Supplied records:
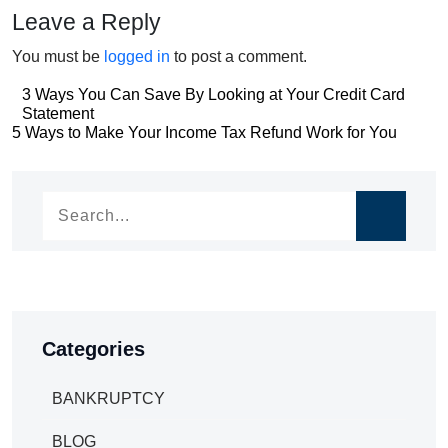
Leave a Reply
You must be
logged in
to post a comment.
Post
3 Ways You Can Save By Looking at Your Credit Card
Statement
navigation
Post
5 Ways to Make Your Income Tax Refund Work for You
navigation
Categories
BANKRUPTCY
BLOG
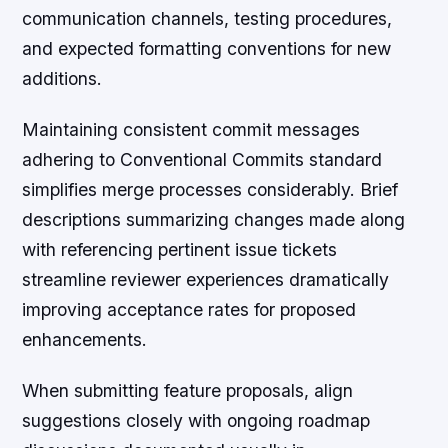
communication channels, testing procedures,
and expected formatting conventions for new
additions.
Maintaining consistent commit messages
adhering to Conventional Commits standard
simplifies merge processes considerably. Brief
descriptions summarizing changes made along
with referencing pertinent issue tickets
streamline reviewer experiences dramatically
improving acceptance rates for proposed
enhancements.
When submitting feature proposals, align
suggestions closely with ongoing roadmap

Assigned task: Take every line above carrying "with" and return it.

Output:
with referencing pertinent issue tickets
suggestions closely with ongoing roadmap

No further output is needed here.